At first glance, film coating in the lab seems straightforward—simply use a bar coater or applicator to spread the coating material evenly over a substrate to form a thin film. But without the right techniques or attention to detail, problems like uneven thickness, scratches, bubbles, and edge buildup can easily occur. These issues reduce efficiency and increase the chance of failure. To achieve consistent and high-quality coatings, it’s crucial to understand some basic principles and best practices.

Several key parameters must be considered during the coating process, including coating speed, applied pressure (load), and coating volume. These factors work together to determine the quality and performance of the final coating.

Basis for Selecting / Coating Speed /

► Material Viscosity:

High-viscosity materials (e.g., adhesives, high-solids coatings) require low speeds (1–50 mm/s) to prevent insufficient leveling and avoid defects such as streaks or scratches. Low-viscosity materials (e.g., solvent-based coatings) allow for medium to high speeds (100–200 mm/s) to prevent over-spreading or sagging.

► Coating Thickness:
For thick coatings (>50 μm), low speeds (<50 mm/s) are recommended to ensure adequate material leveling and coverage. For thin coatings (<10 μm), higher speeds (above 150 mm/s) can be used to achieve uniform distribution without excess buildup.

► Substrate Properties:
Absorbent substrates (e.g., paper) require lower speeds to enhance coating adhesion and penetration. Smooth or non-absorbent substrates (e.g., glass) can tolerate higher speeds to reduce material accumulation at the edges.

— General Reference —
Most samples are suitable for a coating speed of 100 mm/s.
For fast-evaporating materials, a speed above 200 mm/s is recommended to prevent premature drying.

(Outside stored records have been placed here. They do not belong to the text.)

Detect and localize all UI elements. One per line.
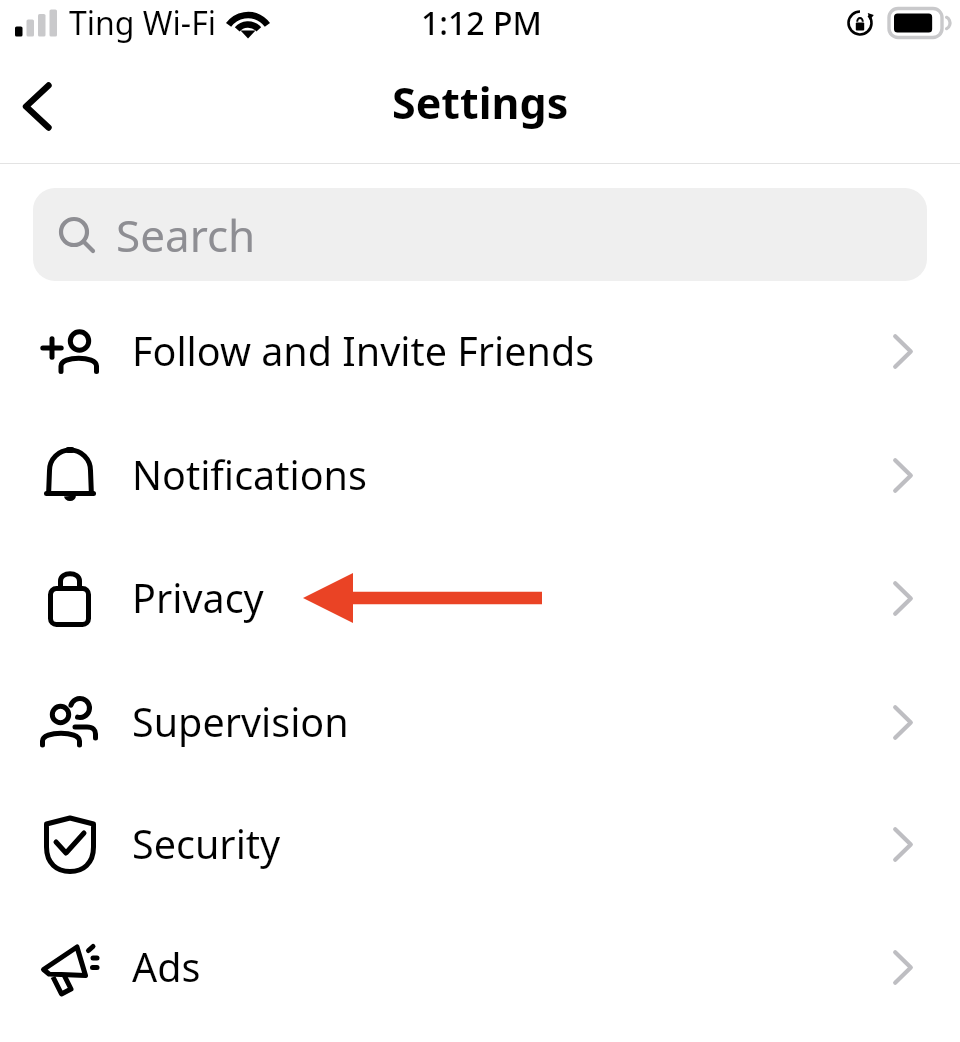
staticText: Ads: [132, 940, 201, 994]
button[interactable]: Privacy: [0, 536, 960, 660]
button[interactable]: Back: [0, 71, 74, 145]
staticText: 1:12 PM: [421, 1, 542, 45]
staticText: Follow and Invite Friends: [132, 324, 595, 378]
staticText: Security: [132, 817, 281, 871]
button[interactable]: Notifications: [0, 413, 960, 537]
button[interactable]: Ads: [0, 905, 960, 1029]
staticText: Ting Wi-Fi: [69, 1, 217, 45]
button[interactable]: Follow and Invite Friends: [0, 289, 960, 413]
button[interactable]: Search: [33, 188, 927, 281]
staticText: Supervision: [132, 695, 349, 749]
button[interactable]: Supervision: [0, 660, 960, 784]
staticText: Notifications: [132, 448, 367, 502]
button[interactable]: Security: [0, 782, 960, 906]
staticText: Settings: [392, 73, 569, 132]
staticText: Search: [116, 205, 256, 265]
staticText: Privacy: [132, 571, 264, 625]
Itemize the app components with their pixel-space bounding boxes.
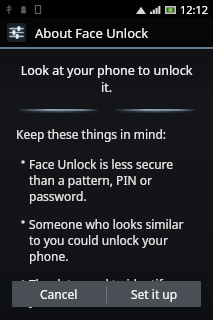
button[interactable]: Cancel — [12, 281, 106, 307]
button[interactable]: Set it up — [107, 281, 201, 307]
staticText: Someone who looks similar to you could u… — [29, 216, 197, 264]
staticText: Cancel — [40, 286, 78, 302]
staticText: Face Unlock is less secure than a patter… — [29, 156, 197, 204]
staticText: About Face Unlock — [35, 24, 149, 42]
other: Face Unlock settings — [7, 23, 26, 42]
staticText: Look at your phone to unlock it. — [16, 62, 197, 96]
staticText: Set it up — [131, 286, 178, 302]
staticText: Keep these things in mind: — [16, 126, 167, 142]
button[interactable]: Face Unlock settings — [0, 18, 213, 47]
staticText: 12:12 — [180, 2, 209, 17]
staticText: The data used to identify your — [29, 276, 197, 308]
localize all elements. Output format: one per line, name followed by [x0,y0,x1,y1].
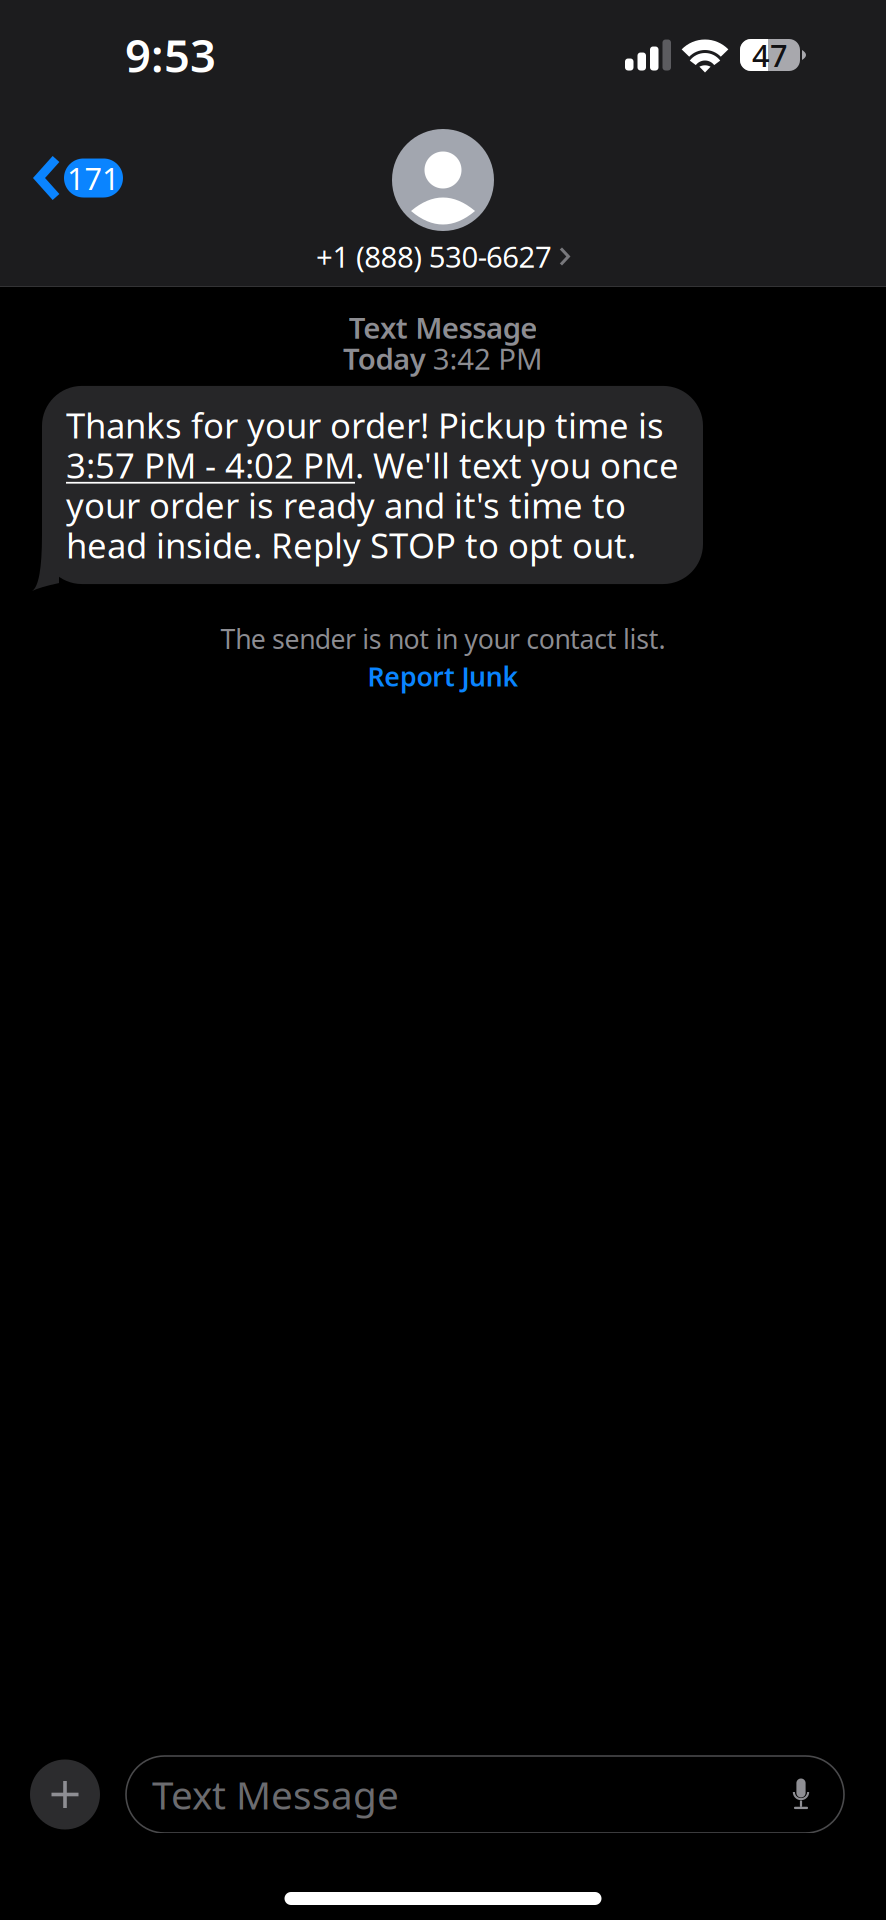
button[interactable]: Back to Messages, 171 unread [0,142,137,214]
button[interactable]: Add attachment [30,1760,100,1830]
staticText: Report Junk [368,658,518,694]
staticText: 171 [67,158,120,198]
staticText: your order is ready and it's time to [66,482,626,528]
button[interactable]: Report Junk [354,656,532,706]
staticText: The sender is not in your contact list. [221,621,665,656]
staticText: Thanks for your order! Pickup time is [66,402,664,448]
staticText: 3:57 PM - 4:02 PM. We'll text you once [66,442,679,488]
staticText: head inside. Reply STOP to opt out. [66,522,636,568]
staticText: Text Message [349,308,537,347]
staticText: +1 (888) 530-6627 [316,237,552,276]
staticText: 47 [752,35,788,75]
button[interactable]: Text Message input field [126,1756,844,1833]
button[interactable]: Contact details for +1 (888) 530-6627 [316,231,570,284]
staticText: Today [343,339,426,378]
staticText: Text Message [152,1769,399,1820]
staticText: 3:42 PM [433,339,543,378]
staticText: 9:53 [125,25,216,85]
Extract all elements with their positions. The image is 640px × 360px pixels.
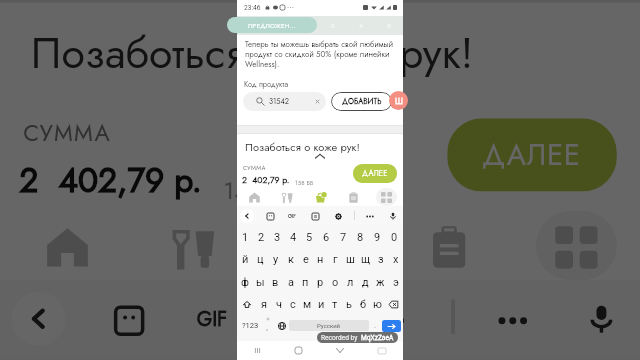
- button[interactable]: Home: [278, 341, 319, 360]
- button[interactable]: ПРЕДЛОЖЕН...: [227, 17, 317, 33]
- button[interactable]: й: [237, 248, 253, 271]
- button[interactable]: ?123: [239, 315, 261, 336]
- button[interactable]: More: [370, 188, 403, 206]
- button[interactable]: .: [369, 315, 382, 336]
- button[interactable]: х: [388, 248, 403, 271]
- button[interactable]: е: [298, 248, 313, 271]
- button[interactable]: More: [513, 211, 640, 280]
- button[interactable]: Catalog: [271, 188, 304, 206]
- button[interactable]: д: [358, 271, 373, 293]
- button[interactable]: Catalog: [131, 211, 258, 280]
- button[interactable]: о: [328, 271, 343, 293]
- button[interactable]: 4: [185, 357, 247, 360]
- button[interactable]: Hide keyboard: [361, 341, 403, 360]
- button[interactable]: Cart: [258, 211, 386, 280]
- button[interactable]: я: [257, 293, 272, 315]
- button[interactable]: Clipboard: [274, 292, 328, 346]
- button[interactable]: р: [313, 271, 328, 293]
- button[interactable]: и: [314, 293, 328, 315]
- button[interactable]: 5: [301, 226, 318, 248]
- staticText: 158 ББ: [295, 178, 314, 187]
- button[interactable]: 9: [369, 226, 386, 248]
- button[interactable]: GIF: [185, 292, 239, 346]
- button[interactable]: ,: [261, 315, 274, 336]
- button[interactable]: ДАЛЕЕ: [447, 118, 617, 192]
- button[interactable]: з: [373, 248, 388, 271]
- button[interactable]: 6: [318, 226, 335, 248]
- button[interactable]: Change language: [274, 315, 289, 336]
- button[interactable]: ю: [370, 293, 384, 315]
- button[interactable]: 2: [253, 226, 269, 248]
- button[interactable]: щ: [358, 248, 373, 271]
- button[interactable]: 3: [269, 226, 285, 248]
- button[interactable]: Chat: [389, 91, 408, 110]
- button[interactable]: к: [283, 248, 298, 271]
- button[interactable]: Voice: [386, 209, 400, 223]
- button[interactable]: ДОБАВИТЬ: [331, 92, 392, 111]
- button[interactable]: 8: [352, 226, 369, 248]
- button[interactable]: ж: [373, 271, 388, 293]
- button[interactable]: Stickers: [263, 209, 277, 223]
- button[interactable]: э: [388, 271, 403, 293]
- button[interactable]: Shift: [237, 293, 257, 315]
- button[interactable]: п: [298, 271, 313, 293]
- button[interactable]: в: [268, 271, 283, 293]
- button[interactable]: Home: [0, 211, 131, 280]
- button[interactable]: 7: [378, 357, 443, 360]
- button[interactable]: GIF: [285, 209, 299, 223]
- button[interactable]: 4: [285, 226, 301, 248]
- button[interactable]: Expand: [237, 153, 403, 160]
- button[interactable]: ш: [343, 248, 358, 271]
- button[interactable]: л: [343, 271, 358, 293]
- staticText: 5: [387, 21, 391, 30]
- button[interactable]: ДАЛЕЕ: [353, 164, 397, 183]
- button[interactable]: Search: [256, 92, 320, 111]
- button[interactable]: Stickers: [100, 292, 154, 346]
- button[interactable]: Back: [319, 341, 361, 360]
- button[interactable]: More: [486, 292, 540, 346]
- button[interactable]: Clipboard: [308, 209, 322, 223]
- button[interactable]: Русский: [289, 320, 369, 331]
- button[interactable]: Settings: [362, 292, 416, 346]
- button[interactable]: Recents: [237, 341, 278, 360]
- button[interactable]: Back: [12, 292, 66, 346]
- button[interactable]: 0: [386, 226, 403, 248]
- button[interactable]: с: [286, 293, 300, 315]
- button[interactable]: ч: [272, 293, 286, 315]
- button[interactable]: м: [300, 293, 314, 315]
- button[interactable]: а: [283, 271, 298, 293]
- button[interactable]: ы: [253, 271, 268, 293]
- button[interactable]: Voice: [574, 292, 628, 346]
- button[interactable]: у: [268, 248, 283, 271]
- button[interactable]: 1: [237, 226, 253, 248]
- button[interactable]: More: [363, 209, 377, 223]
- button[interactable]: ф: [237, 271, 253, 293]
- button[interactable]: т: [328, 293, 342, 315]
- button[interactable]: г: [328, 248, 343, 271]
- button[interactable]: Cart: [304, 188, 337, 206]
- button[interactable]: Settings: [331, 209, 345, 223]
- button[interactable]: Enter: [382, 320, 401, 332]
- button[interactable]: ц: [253, 248, 268, 271]
- button[interactable]: Backspace: [384, 293, 403, 315]
- button[interactable]: Expand: [0, 76, 640, 103]
- button[interactable]: Orders: [337, 188, 370, 206]
- button[interactable]: Back: [240, 209, 254, 223]
- button[interactable]: Orders: [386, 211, 513, 280]
- button[interactable]: н: [313, 248, 328, 271]
- button[interactable]: б: [356, 293, 370, 315]
- button[interactable]: ь: [342, 293, 356, 315]
- button[interactable]: 7: [335, 226, 352, 248]
- button[interactable]: Home: [237, 188, 271, 206]
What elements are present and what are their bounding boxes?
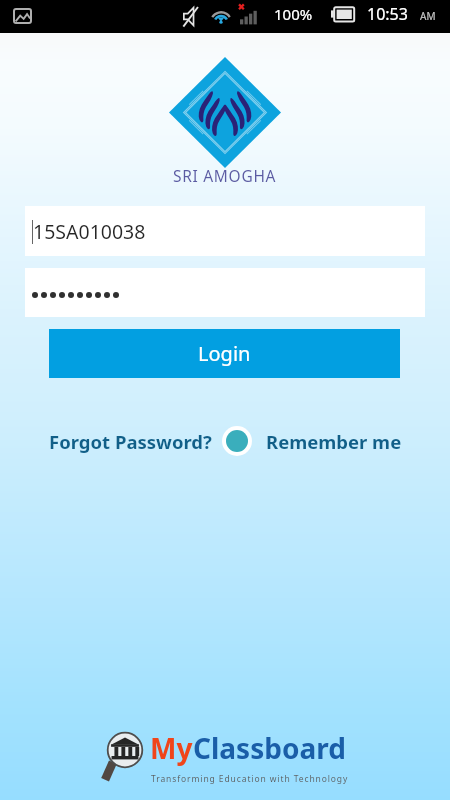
staticText: Forgot Password? (49, 429, 212, 454)
button[interactable]: Login (49, 329, 400, 378)
staticText: SRI AMOGHA (173, 165, 277, 186)
staticText: Remember me (266, 429, 402, 454)
staticText: 15SA010038 (33, 218, 146, 245)
staticText: Transforming Education with Technology (151, 773, 349, 785)
staticText: 100% (274, 4, 313, 24)
button[interactable]: Remember me (222, 426, 252, 456)
staticText: 10:53 (367, 3, 408, 25)
button[interactable] (25, 268, 425, 317)
button[interactable]: 15SA010038 (25, 206, 425, 256)
staticText: Login (198, 340, 251, 367)
staticText: AM (420, 9, 436, 23)
button[interactable]: Forgot Password? (49, 429, 212, 454)
button[interactable]: Remember me (266, 429, 402, 454)
staticText: My (150, 729, 193, 767)
staticText: Classboard (193, 729, 346, 767)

Basis for Selecting / Pressure (Load) /

In manual coating, pressure is applied by hand, leading to significant variation between operators. In automated coating systems, weights are used to apply vertical pressure to the applicator, ensuring firm contact between the applicator or bar coater and the substrate. The following discussion refers to this automated method.

► Standard Load:
For general use (e.g., bar coater), weights of 200–500 g are typically applied.

► Special Requirements:

✱Ultrathin coatings (<4 μm):

Rely solely on the applicator’s own weight, without additional load, to minimize the gap and achieve ultra-thin films.

✱Soft substrates (e.g., films, aluminum foil):
Use only the applicator's weight to avoid deformation of the substrate.

✱High-viscosity samples:
Additional weight (up to 2 kg) can be applied depending on the viscosity of the material, to ensure proper leveling and film formation.

— Validation Tip —

If edge buildup occurs, the pressure is likely too low.

If the substrate deforms or the film is too thin, the pressure is likely too high.

Basis for Selecting / Coating Amount /

The coating amount refers to the volume of coating material applied per unit area of substrate. It directly affects the thickness and uniformity of the final film.
In laboratory settings, thanks to smooth substrates and controlled environments, material loss typically ranges from 20% to 40%. The following simplified formula can be used for flat substrates:

Coating width (cm) × coating length (cm) × wet film thickness (cm) × (1 + loss rate) ≈ required coating volume (ml)

Basis for Selecting / Applicators /

The following guidance is based on BEVS applicators.

Below is a summary of common issues encountered during the coating process, along with their corresponding technical solutions.

/ Multi-layer Coating /
Apply each layer only after the previous one has fully dried to prevent interlayer interference. Whenever possible, use a vacuum suction platform to ensure substrate flatness.

/ Application of Heating Function /
For materials requiring melting, such as hot melt adhesives, activate the coating machine’s heating function (5–200°C) to ensure the material remains fluid.

/ Tips for Ultra-Thin Coatings /
Use a high-precision bar coater combined with weights and an extremely slow coating speed (around 1 mm/s).

By precisely matching coating speed, pressure, and applicator type, and by addressing operational issues specifically, coating uniformity and experimental efficiency can be significantly improved. It is recommended to conduct small-scale tests (e.g., on a 10×10 cm substrate) when using new parameters for the first time, and proceed with full-scale operations only after validation.